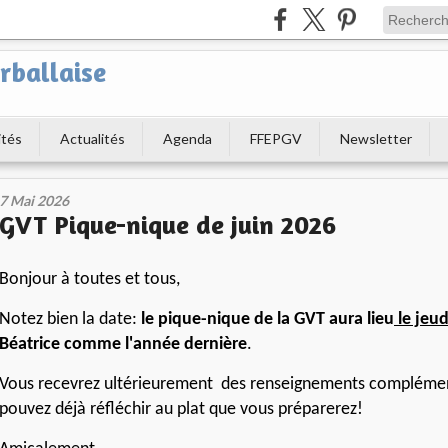
rballaise
ités
Actualités
Agenda
FFEPGV
Newsletter
7 Mai 2026
GVT Pique-nique de juin 2026
Bonjour à toutes et tous,
Notez bien la date:
le pique-nique de la GVT aura lieu
le jeud
Béatrice comme l'année dernière
.
Vous recevrez ultérieurement des renseignements complémen
pouvez déjà réfléchir au plat que vous préparerez!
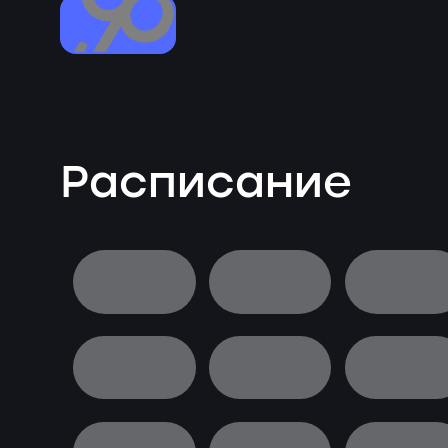
Расписание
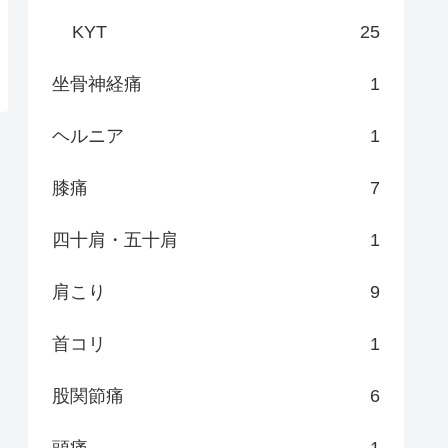
KYT
25
坐骨神経痛
1
ヘルニア
1
膝痛
7
四十肩・五十肩
1
肩こり
9
首コリ
1
股関節痛
6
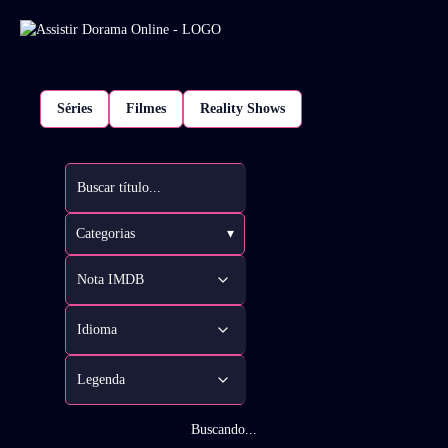
Séries
Filmes
Reality Shows
Categorias
▾
Buscando...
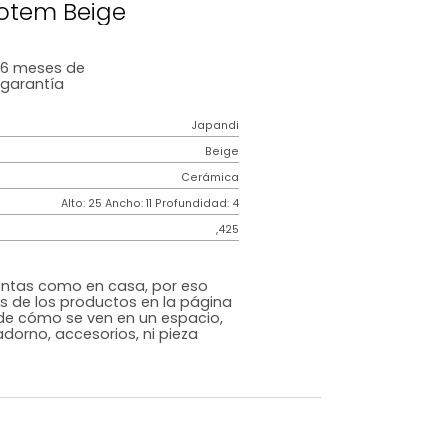
s De Cuidado
Figura Totem Beige
6 meses
de
garantía
Japandi
Beige
Cerámica
m)
Alto: 25 Ancho: 11 Profundidad: 4
,425
s que te sientas como en casa, por eso
 fotografías de los productos en la página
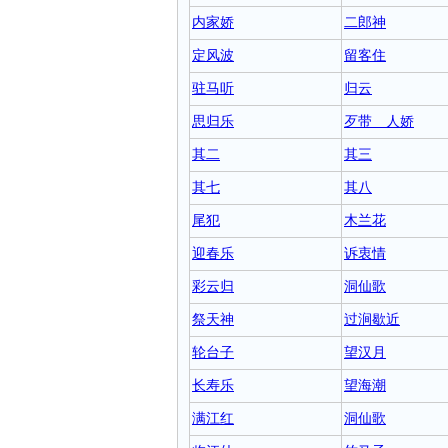
内家娇
二郎神
定风波
留客住
驻马听
归云
思归乐
歹带 人娇
其二
其三
其七
其八
尾犯
木兰花
迎春乐
诉衷情
彩云归
洞仙歌
祭天神
过涧歇近
轮台子
望汉月
长寿乐
望海潮
满江红
洞仙歌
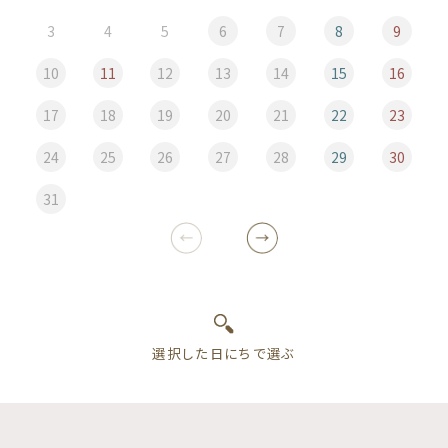
3
4
5
6
7
8
9
10
11
12
13
14
15
16
17
18
19
20
21
22
23
24
25
26
27
28
29
30
31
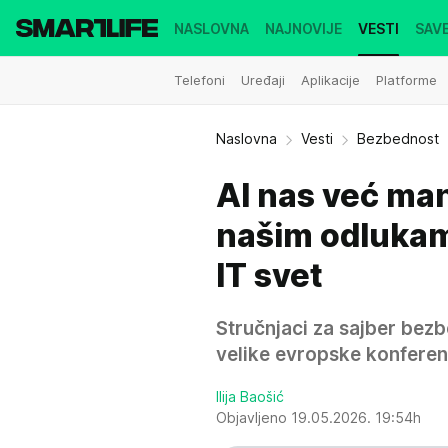
NASLOVNA
NAJNOVIJE
VESTI
SAVE
Telefoni
Uređaji
Aplikacije
Platforme
Naslovna
Vesti
Bezbednost
AI nas već man
našim odlukam
IT svet
Stručnjaci za sajber bez
velike evropske konferenc
Ilija Baošić
Objavljeno 19.05.2026. 19:54h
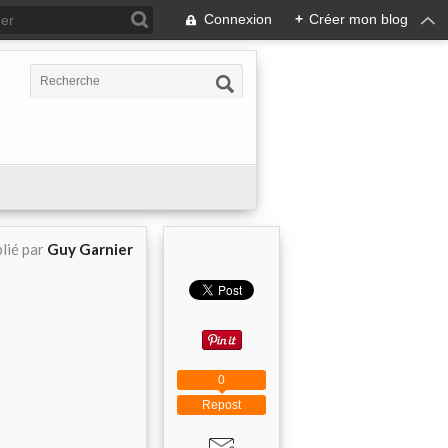
Connexion
+
Créer mon blog
lié par
Guy Garnier
0
Repost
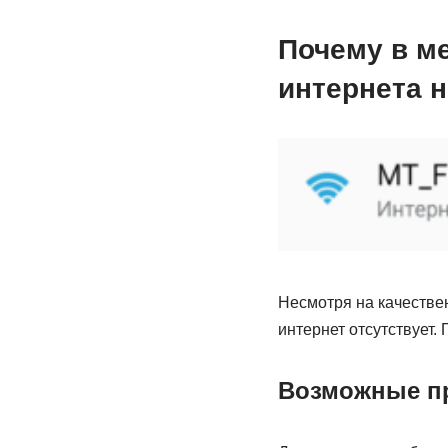
Почему в ме
интернета н
Несмотря на качествен
интернет отсутствует
Возможные п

◆ ◆ ◆ ◆ ◆

Print the material above exactly, skipping its images.

Response ->
rballaise
ités
Actualités
Agenda
FFEPGV
Newsletter
7 Mai 2026
GVT Pique-nique de juin 2026
Bonjour à toutes et tous,
Notez bien la date:
le pique-nique de la GVT aura lieu
le jeud
Béatrice comme l'année dernière
.
Vous recevrez ultérieurement des renseignements complémen
pouvez déjà réfléchir au plat que vous préparerez!
Расписание
KYT
25
坐骨神経痛
1
ヘルニア
1
膝痛
7
四十肩・五十肩
1
肩こり
9
首コリ
1
股関節痛
6
Séries
Filmes
Reality Shows
Categorias
▾
Buscando...
s De Cuidado
Figura Totem Beige
6 meses
de
garantía
Japandi
Beige
Cerámica
m)
Alto: 25 Ancho: 11 Profundidad: 4
,425
s que te sientas como en casa, por eso
 fotografías de los productos en la página
内家娇
二郎神
定风波
留客住
驻马听
归云
思归乐
歹带 人娇
其二
其三
其七
其八
尾犯
木兰花
迎春乐
诉衷情
彩云归
洞仙歌
祭天神
过涧歇近
轮台子
望汉月
长寿乐
望海潮
满江红
洞仙歌
3
4
5
6
7
8
9
10
11
12
13
14
15
16
17
18
19
20
21
22
23
24
25
26
27
28
29
30
31
NASLOVNA
NAJNOVIJE
VESTI
SAVE
Telefoni
Uređaji
Aplikacije
Platforme
Naslovna
Vesti
Bezbednost
AI nas već man
našim odlukam
IT svet
Stručnjaci za sajber bez
velike evropske konferenc
Ilija Baošić
Objavljeno 19.05.2026. 19:54h
Connexion
+
Créer mon blog
lié par
Guy Garnier
0
Repost
Почему в ме
интернета н
Несмотря на качествен
интернет отсутствует
Возможные п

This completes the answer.